If a tenant, or their guest, damages the property, they may have to pay for repairs.
Example: if a tenant breaks a window by throwing a ball through it, they are responsible and have to pay for repairs.
Example: if a window falls out of the frame, and breaks, due to ageing putty that may be fair wear and tear and the property manager/owner may have to pay to repair.
The property manager/owner generally carries out any repairs or organises someone to do so.
There are two kinds of repairs:
The property manager/owner must carry out repairs within a reasonable time and comply with the entry rules.
If there are any delays with repairs, the RTA recommends property managers/owners inform the tenant and keep the lines of communication open until the repair is finalised.
Rental law changes around repairs
Changes to legislation around repairs came into effect on 1 October 2022. These changes included the introduction of repair orders.
A repair order is an order made by the Queensland Civil and Administrative Tribunal (QCAT) addressing repairs that are needed to the rental property or its inclusions.

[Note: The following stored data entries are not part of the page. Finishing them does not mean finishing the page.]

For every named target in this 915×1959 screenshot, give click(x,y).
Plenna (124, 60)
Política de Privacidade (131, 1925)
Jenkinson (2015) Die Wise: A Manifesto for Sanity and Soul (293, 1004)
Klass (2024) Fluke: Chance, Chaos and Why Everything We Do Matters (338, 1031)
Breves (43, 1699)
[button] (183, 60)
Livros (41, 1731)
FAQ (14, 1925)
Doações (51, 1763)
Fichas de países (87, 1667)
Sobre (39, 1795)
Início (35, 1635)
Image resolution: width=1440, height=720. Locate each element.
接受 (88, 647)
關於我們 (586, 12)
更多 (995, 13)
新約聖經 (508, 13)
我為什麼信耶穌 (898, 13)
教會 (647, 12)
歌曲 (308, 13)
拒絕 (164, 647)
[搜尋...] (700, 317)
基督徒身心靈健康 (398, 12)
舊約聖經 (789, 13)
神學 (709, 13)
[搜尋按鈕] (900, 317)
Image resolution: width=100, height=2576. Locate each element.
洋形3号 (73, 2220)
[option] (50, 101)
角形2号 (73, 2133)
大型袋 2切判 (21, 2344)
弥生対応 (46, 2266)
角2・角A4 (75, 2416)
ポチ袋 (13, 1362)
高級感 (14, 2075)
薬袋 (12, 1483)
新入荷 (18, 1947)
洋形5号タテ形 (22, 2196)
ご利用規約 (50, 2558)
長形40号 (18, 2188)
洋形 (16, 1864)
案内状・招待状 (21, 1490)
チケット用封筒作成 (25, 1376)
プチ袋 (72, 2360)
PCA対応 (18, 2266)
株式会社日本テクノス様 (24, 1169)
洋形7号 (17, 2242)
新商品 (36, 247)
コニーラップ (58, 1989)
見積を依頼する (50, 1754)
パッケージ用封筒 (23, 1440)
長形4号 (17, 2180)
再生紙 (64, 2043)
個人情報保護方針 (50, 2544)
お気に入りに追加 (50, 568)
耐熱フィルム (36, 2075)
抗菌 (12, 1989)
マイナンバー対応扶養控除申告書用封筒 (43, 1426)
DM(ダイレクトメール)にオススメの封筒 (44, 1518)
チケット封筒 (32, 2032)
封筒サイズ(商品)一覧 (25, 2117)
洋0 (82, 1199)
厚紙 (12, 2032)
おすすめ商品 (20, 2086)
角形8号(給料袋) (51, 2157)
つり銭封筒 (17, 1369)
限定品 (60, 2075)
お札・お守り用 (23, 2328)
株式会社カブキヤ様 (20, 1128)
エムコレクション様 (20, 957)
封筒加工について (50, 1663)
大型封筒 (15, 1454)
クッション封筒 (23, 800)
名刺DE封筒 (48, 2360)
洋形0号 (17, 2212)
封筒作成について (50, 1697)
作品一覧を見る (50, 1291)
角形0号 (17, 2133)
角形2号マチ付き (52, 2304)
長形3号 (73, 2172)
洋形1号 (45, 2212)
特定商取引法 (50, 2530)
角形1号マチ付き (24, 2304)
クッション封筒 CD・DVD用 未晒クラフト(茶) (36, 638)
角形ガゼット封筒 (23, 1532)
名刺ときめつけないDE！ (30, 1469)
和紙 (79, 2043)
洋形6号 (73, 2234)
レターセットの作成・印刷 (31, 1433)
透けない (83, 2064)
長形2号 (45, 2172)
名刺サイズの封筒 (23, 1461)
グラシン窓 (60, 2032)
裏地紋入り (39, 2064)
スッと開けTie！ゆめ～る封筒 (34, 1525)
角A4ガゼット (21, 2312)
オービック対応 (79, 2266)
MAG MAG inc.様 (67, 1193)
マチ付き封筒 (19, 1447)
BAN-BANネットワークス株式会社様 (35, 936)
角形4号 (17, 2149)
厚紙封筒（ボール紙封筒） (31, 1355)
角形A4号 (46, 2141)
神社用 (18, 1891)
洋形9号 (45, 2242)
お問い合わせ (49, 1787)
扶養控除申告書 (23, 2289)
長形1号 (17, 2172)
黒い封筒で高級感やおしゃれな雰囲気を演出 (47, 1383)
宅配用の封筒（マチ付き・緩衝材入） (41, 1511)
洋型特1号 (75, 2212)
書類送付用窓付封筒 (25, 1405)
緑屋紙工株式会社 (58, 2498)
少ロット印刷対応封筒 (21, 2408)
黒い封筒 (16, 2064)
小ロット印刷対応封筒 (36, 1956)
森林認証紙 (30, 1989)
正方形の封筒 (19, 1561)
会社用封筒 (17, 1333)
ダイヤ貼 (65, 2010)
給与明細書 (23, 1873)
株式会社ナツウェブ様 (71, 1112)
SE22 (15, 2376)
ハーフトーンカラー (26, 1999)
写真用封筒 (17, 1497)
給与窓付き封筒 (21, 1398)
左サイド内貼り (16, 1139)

It ensures that managing parties take action to address repairs to a rental property and its inclusions in a timely manner.
A repair order will continue to apply to the rental property until it is complied with and does not expire with the ending of any particular residential tenancy agreement or change of ownership. This means a repair order can still be in place even though the tenancy, during which the repair order was made, has ended, or even if the property is sold.
QCAT will provide a copy of the repair order made and any time an extension is granted to the RTA. Non-compliance with a repair order is an offence and may be investigated by the RTA.
Minimum housing standards
Minimum housing standards came into effect for new tenancies from 1 September 2023, meaning if a tenancy agreement is signed or renewed from this date, the property must meet minimum housing standards. Minimum housing standards will come into effect for all remaining tenancies from 1 September 2024.
These new standards will apply to all types of tenancies, including general tenancies, moveable dwellings, and rooming accommodation agreements.
Once minimum housing standards come into effect for a rental property, repairs required to ensure the property meets minimum housing standards will be classified as emergency repairs.